Similarly, the music on LABYRINTHITIS rings with a sense of vitality that Bejar and the band haven’t demonstrated in years. Compare the restrained disco groove of “June” or the manic bop of “It Takes a Thief” to the bleached thumpers on ken or the mid-tempo lethargy of Have We Met, and you’ll notice a striking difference. Like many musicians during the pandemic, the band may have taken advantage of remote recording and file-sharing to juggle ideas in an asynchronous space. They arrived with a collection of tunes loosely tethered to disco rhythms and led by piano and drums but is otherwise strikingly eclectic.

“Suffer” suddenly nosedives into surging syncopated rock. “Eat the Wine, Drink the Bread” pulses like a severed coda to Kaputt’s “Bay of Pigs”. “Tintoretto, It’s For You” combines blaring MIDI keys and skronking horns in a genre-defying number that swaggers menacingly. These, plus the irresistible energy-laden “It Take a Thief” and the grace notes of strings on “The States”, feel like thrilling moments of discovery for a project already known for exploring the distant boundaries of rock’s history.

All that sonic extravagance lends Bejar’s return to solo acoustic guitar on the album’s conclusion even more weight. “The Last Song” is a simple little melody in contrast to the last decade of Destroyer songs, but Bejar delivers it with a startling vulnerability. The quiver in his voice and how his trademark unevenness reads more drained than merely dry. It punctuates the sly comedy of the song’s conceit with the same tinge of emotional exhaustion laced into just about everything nowadays. Like those on the album’s other bookend, his words feel inherently directed toward us, even if the subject is unnamed. Though they could come across as cynical (“You move to LA / You’re just another person that moves to LA,” he cracks), they instead form gentle reminders of our plight, as if he were a confidant tending to our problems in his own warped way.

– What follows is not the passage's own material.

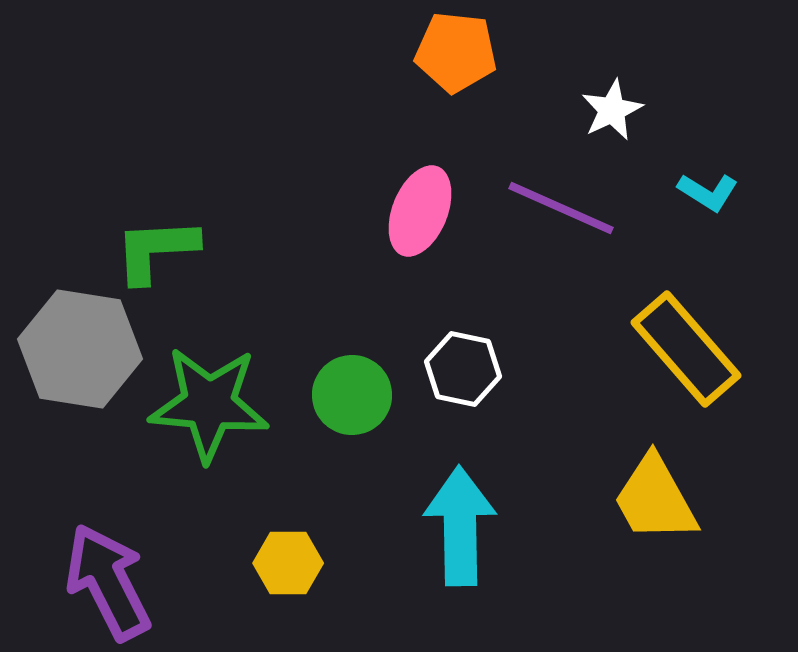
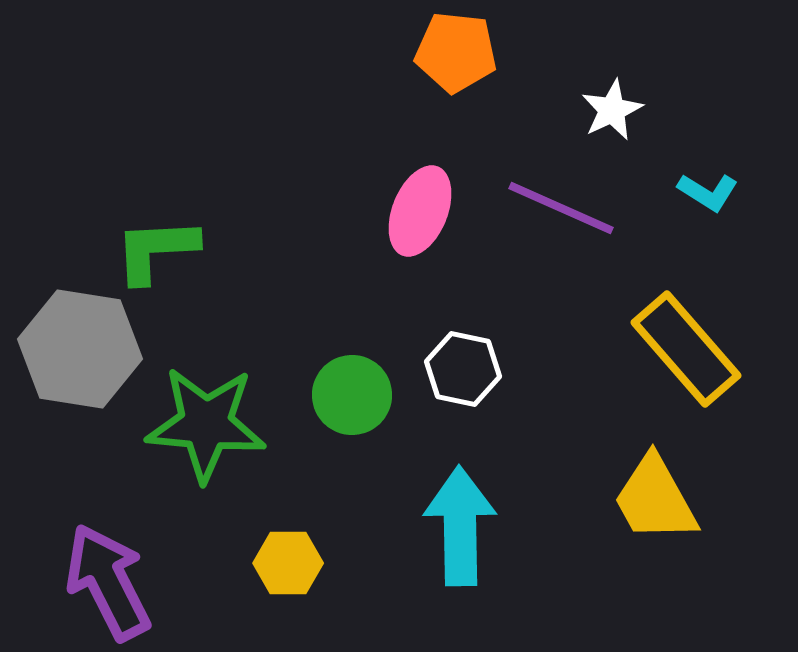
green star: moved 3 px left, 20 px down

It’s a graceful ending to a record that finds Bejar continuing to transition from being merely an admirable artist into one that’s approachable on a deeper level. As an entry into Destroyer, LABYRINTHITIS succeeds in a plethora of ways, but where it works the most is in transforming a notoriously prickly artist into one with the unforeseen capacity to retract his spikes. Hard to stand out as a destroyer, it appears, if everything’s already on the cusp of destruction.